▶ ASSIGNMENT
Copy out every line from the records that includes "Zuiverloon".

Saved entries
-- Opening Marker --
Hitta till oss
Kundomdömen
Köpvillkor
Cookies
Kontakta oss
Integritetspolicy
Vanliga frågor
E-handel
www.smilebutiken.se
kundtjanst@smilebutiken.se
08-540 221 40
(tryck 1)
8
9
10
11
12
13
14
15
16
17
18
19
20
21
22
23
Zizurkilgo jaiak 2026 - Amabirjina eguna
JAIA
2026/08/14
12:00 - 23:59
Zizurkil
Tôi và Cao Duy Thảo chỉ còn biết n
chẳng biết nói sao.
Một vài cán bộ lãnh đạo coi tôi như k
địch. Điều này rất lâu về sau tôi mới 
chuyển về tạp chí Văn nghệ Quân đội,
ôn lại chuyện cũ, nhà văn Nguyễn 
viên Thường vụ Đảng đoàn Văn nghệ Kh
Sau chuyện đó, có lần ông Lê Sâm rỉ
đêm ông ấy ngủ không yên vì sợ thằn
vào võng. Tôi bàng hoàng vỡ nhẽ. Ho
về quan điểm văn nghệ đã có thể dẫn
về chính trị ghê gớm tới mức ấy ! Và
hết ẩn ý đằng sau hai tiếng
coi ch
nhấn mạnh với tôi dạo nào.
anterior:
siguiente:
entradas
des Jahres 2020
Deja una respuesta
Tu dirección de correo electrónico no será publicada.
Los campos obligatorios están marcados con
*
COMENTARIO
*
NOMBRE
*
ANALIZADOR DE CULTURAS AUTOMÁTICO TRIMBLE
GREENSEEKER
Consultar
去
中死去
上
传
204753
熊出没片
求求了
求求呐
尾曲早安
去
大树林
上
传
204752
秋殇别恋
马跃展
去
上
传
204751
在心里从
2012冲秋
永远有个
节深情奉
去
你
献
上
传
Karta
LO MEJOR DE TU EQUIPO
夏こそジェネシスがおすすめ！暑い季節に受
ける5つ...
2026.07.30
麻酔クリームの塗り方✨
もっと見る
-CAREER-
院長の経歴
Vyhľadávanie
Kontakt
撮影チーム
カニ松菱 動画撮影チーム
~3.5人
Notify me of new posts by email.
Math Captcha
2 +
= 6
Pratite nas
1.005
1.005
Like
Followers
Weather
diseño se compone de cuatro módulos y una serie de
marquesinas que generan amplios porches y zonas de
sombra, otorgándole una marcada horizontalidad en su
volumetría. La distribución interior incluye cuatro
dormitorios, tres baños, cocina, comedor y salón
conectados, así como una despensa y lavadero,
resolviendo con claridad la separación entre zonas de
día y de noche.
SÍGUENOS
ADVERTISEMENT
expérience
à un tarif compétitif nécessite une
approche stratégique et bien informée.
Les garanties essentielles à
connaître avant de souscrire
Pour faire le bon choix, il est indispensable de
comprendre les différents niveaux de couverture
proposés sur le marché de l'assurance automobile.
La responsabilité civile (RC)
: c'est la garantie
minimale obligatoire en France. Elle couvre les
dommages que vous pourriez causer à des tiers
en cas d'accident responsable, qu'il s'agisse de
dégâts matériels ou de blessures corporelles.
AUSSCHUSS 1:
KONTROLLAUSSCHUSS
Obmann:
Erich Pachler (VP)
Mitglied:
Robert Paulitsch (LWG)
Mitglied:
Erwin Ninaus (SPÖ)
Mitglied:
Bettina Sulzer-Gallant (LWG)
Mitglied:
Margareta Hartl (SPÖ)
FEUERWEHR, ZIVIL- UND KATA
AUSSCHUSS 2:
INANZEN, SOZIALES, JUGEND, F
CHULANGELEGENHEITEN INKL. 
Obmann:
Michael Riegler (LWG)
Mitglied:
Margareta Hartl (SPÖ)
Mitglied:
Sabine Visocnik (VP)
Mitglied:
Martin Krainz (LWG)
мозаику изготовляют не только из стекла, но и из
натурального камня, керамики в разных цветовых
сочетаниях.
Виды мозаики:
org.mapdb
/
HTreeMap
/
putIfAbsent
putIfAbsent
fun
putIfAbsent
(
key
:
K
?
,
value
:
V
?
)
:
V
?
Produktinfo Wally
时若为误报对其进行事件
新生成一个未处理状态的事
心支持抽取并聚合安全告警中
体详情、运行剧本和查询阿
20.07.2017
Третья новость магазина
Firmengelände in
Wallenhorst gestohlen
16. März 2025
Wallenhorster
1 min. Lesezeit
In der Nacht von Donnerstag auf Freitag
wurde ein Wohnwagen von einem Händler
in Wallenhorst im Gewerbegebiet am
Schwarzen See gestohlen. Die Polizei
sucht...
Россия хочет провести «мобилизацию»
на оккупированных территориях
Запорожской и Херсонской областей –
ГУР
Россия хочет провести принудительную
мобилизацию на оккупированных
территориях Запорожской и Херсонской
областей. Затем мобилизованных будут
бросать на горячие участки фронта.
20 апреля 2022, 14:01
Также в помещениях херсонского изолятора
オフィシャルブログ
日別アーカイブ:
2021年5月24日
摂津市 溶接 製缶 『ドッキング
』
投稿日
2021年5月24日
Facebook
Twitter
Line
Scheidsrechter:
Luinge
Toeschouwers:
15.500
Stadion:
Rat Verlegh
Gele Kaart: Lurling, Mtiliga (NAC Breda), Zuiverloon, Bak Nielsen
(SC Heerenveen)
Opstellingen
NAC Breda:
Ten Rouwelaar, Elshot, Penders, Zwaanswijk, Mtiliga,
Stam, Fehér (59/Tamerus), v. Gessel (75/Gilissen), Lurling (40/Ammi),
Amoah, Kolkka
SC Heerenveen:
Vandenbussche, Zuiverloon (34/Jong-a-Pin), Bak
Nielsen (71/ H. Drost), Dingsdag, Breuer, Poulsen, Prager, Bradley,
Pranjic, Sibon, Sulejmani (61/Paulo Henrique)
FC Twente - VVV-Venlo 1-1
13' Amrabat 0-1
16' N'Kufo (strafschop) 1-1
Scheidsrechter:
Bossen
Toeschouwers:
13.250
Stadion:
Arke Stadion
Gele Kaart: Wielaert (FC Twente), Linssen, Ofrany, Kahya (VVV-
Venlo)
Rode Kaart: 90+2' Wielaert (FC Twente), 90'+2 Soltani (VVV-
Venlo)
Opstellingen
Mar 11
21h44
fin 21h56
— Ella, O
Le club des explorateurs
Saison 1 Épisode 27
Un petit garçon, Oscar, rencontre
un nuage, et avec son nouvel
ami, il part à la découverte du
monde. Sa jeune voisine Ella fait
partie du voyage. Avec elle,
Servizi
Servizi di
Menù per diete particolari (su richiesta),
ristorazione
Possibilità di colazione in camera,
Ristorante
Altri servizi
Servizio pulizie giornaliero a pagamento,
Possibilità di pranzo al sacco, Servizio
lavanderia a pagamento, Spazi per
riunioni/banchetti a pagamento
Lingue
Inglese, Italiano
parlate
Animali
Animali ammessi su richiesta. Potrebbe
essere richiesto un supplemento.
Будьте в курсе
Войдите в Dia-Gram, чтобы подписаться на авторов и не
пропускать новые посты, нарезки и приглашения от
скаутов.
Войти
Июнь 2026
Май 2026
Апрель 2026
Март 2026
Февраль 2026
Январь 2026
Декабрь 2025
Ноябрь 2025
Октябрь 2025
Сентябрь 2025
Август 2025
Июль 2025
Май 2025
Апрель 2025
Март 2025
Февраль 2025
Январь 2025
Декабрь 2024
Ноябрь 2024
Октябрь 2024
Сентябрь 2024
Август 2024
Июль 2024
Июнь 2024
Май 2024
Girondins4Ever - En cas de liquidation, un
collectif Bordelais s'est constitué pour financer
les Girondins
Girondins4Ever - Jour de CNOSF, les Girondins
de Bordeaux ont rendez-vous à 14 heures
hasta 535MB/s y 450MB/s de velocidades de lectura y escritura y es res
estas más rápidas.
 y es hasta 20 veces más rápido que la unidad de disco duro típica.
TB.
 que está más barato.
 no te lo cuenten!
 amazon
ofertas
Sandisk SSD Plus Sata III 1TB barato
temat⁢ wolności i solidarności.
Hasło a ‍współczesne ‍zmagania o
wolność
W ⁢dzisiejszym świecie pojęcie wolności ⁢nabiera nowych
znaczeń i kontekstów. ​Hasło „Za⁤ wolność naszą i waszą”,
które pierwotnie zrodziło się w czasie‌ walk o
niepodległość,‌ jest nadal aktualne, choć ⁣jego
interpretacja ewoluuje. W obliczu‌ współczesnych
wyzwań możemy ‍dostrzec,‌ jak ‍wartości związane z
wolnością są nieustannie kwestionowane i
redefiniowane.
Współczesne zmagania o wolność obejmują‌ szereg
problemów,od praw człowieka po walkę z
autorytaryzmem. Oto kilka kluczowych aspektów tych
-- Closing Marker --
▶ SOLUTION FOR THIS PROBLEM
Gele Kaart: Lurling, Mtiliga (NAC Breda), Zuiverloon, Bak Nielsen
Vandenbussche, Zuiverloon (34/Jong-a-Pin), Bak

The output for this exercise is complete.